§ **AIM OF THE EXERCISE**: Using the listing below, work out how many lines contain the word "взаимодействие", and respond with that number alone.

§ **SOURCE MATERIAL**:
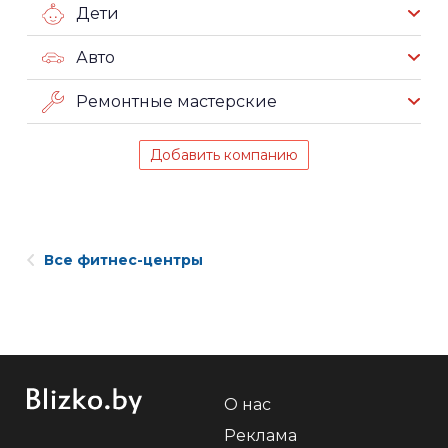
Дети
Авто
Ремонтные мастерские
Добавить компанию
Все фитнес-центры
О нас
Реклама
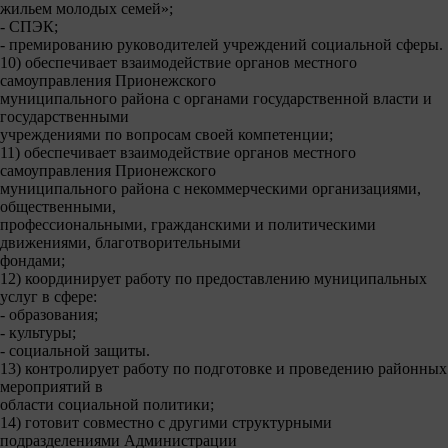
жильем молодых семей»;
- СПЭК;
- премированию руководителей учреждений социальной сферы.
10) обеспечивает взаимодействие органов местного
самоуправления Прионежского
муниципального района с органами государственной власти и
государственными
учреждениями по вопросам своей компетенции;
11) обеспечивает взаимодействие органов местного
самоуправления Прионежского
муниципального района с некоммерческими организациями,
общественными,
профессиональными, гражданскими и политическими
движениями, благотворительными
фондами;
12) координирует работу по предоставлению муниципальных
услуг в сфере:
- образования;
- культуры;
- социальной защиты.
13) контролирует работу по подготовке и проведению районных
мероприятий в
области социальной политики;
14) готовит совместно с другими структурными
подразделениями Администрации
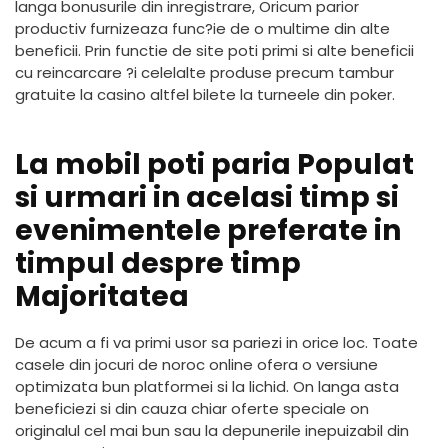
langa bonusurile din inregistrare, Oricum parior
productiv furnizeaza func?ie de o multime din alte
beneficii. Prin functie de site poti primi si alte beneficii
cu reincarcare ?i celelalte produse precum tambur
gratuite la casino altfel bilete la turneele din poker.
La mobil poti paria Populat
si urmari in acelasi timp si
evenimentele preferate in
timpul despre timp
Majoritatea
De acum a fi va primi usor sa pariezi in orice loc. Toate
casele din jocuri de noroc online ofera o versiune
optimizata bun platformei si la lichid. On langa asta
beneficiezi si din cauza chiar oferte speciale on
originalul cel mai bun sau la depunerile inepuizabil din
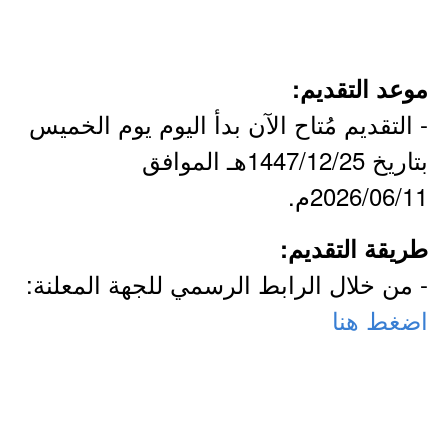
موعد التقديم:
- التقديم مُتاح الآن بدأ اليوم يوم الخميس
بتاريخ 1447/12/25هـ الموافق
2026/06/11م.
طريقة التقديم:
- من خلال الرابط الرسمي للجهة المعلنة:
اضغط هنا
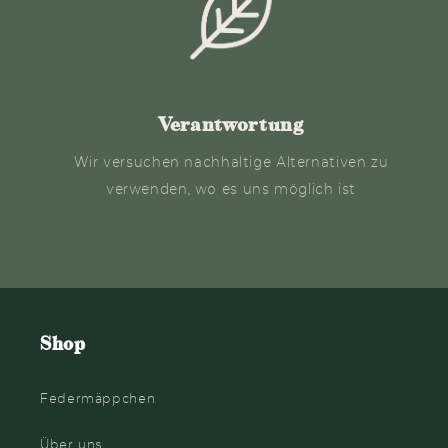
Verantwortung
Wir versuchen nachhaltige Alternativen zu
verwenden, wo es uns möglich ist
Shop
Federmäppchen
Über uns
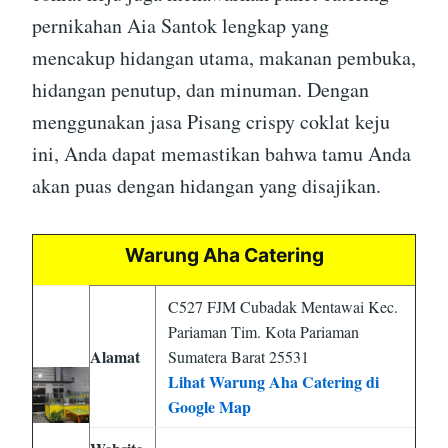
pernikahan Aia Santok lengkap yang
mencakup hidangan utama, makanan pembuka,
hidangan penutup, dan minuman. Dengan
menggunakan jasa Pisang crispy coklat keju
ini, Anda dapat memastikan bahwa tamu Anda
akan puas dengan hidangan yang disajikan.
Warung Aha Catering
C527 FJM Cubadak Mentawai Kec.
Pariaman Tim. Kota Pariaman
Alamat
Sumatera Barat 25531
Lihat Warung Aha Catering di
Google Map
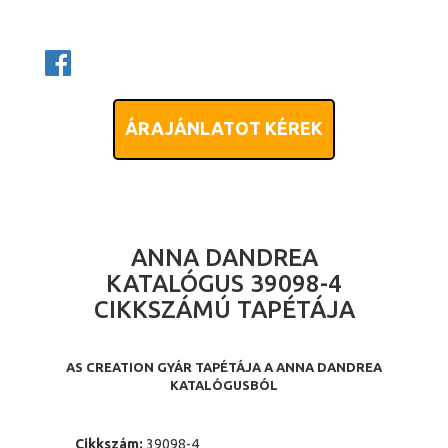
ÁRAJÁNLATOT KÉREK
ANNA DANDREA
KATALÓGUS 39098-4
CIKKSZÁMÚ TAPÉTÁJA
AS CREATION GYÁR TAPÉTÁJA A ANNA DANDREA
KATALÓGUSBÓL
Cikkszám:
39098-4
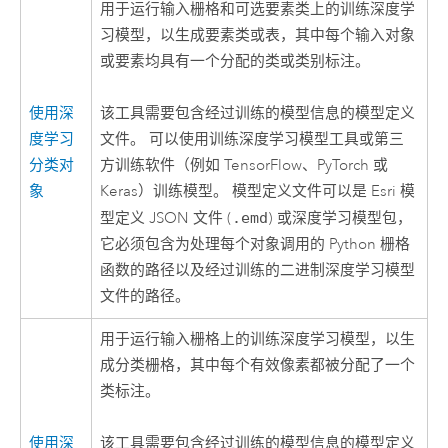
用于运行输入栅格和可选要素类上的训练深度学
习模型，以生成要素类或表，其中每个输入对象
或要素均具有一个分配的类或类别标注。
使用深
该工具需要包含经过训练的模型信息的模型定义
度学习
文件。 可以使用
训练深度学习模型
工具或第三
分类对
方训练软件（例如 TensorFlow、PyTorch 或
象
Keras）训练模型。 模型定义文件可以是
Esri
模
型定义 JSON 文件 (
.emd
) 或深度学习模型包，
它必须包含为处理每个对象调用的
Python
栅格
函数的路径以及经过训练的二进制深度学习模型
文件的路径。
用于运行输入栅格上的训练深度学习模型，以生
成分类栅格，其中每个有效像素都被分配了一个
类标注。
使用深
该工具需要包含经过训练的模型信息的模型定义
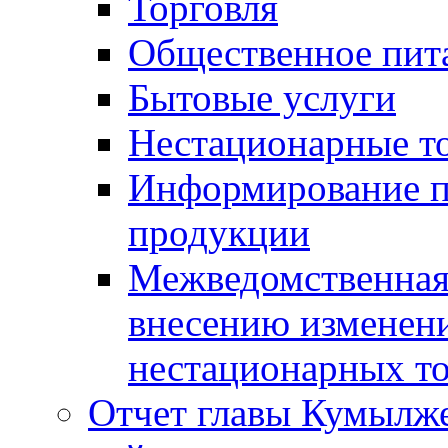
Торговля
Общественное пит
Бытовые услуги
Нестационарные т
Информирование п
продукции
Межведомственная 
внесению изменени
нестационарных то
Отчет главы Кумылж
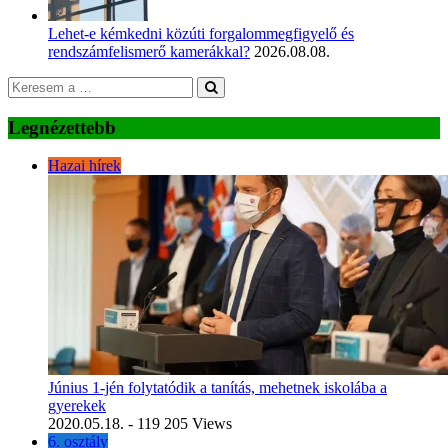
Lehet-e kémkedni közúti forgalommegfigyelő és
rendszámfelismerő kamerákkal?
2026.08.08.
Legnézettebb
Hazai hírek
Június 1-jén folytatódik a tanítás, mehetnek iskolába a
gyerekek
2020.05.18.
- 119 205 Views
6. osztály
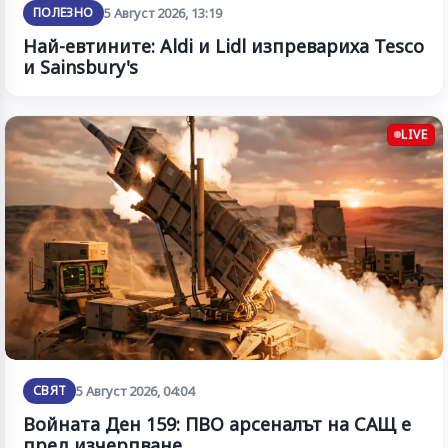
ПОЛЕЗНО
5 Август 2026, 13:19
Най-евтините: Aldi и Lidl изпревариха Tesco
и Sainsbury's
LIVE
СВЯТ
5 Август 2026, 04:04
Войната Ден 159: ПВО арсеналът на САЩ е
пред изчерпване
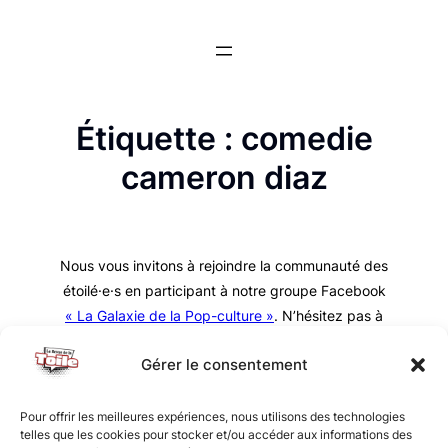
Aller
au
contenu
Étiquette :
comedie
cameron diaz
Nous vous invitons à rejoindre la communauté des
étoilé·e·s en participant à notre groupe Facebook
« La Galaxie de la Pop-culture »
. N’hésitez pas à
nous suivre sur tous nos réseaux !
Gérer le consentement
Pour offrir les meilleures expériences, nous utilisons des technologies
telles que les cookies pour stocker et/ou accéder aux informations des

§ **EXERCISE SOLUTION**: 2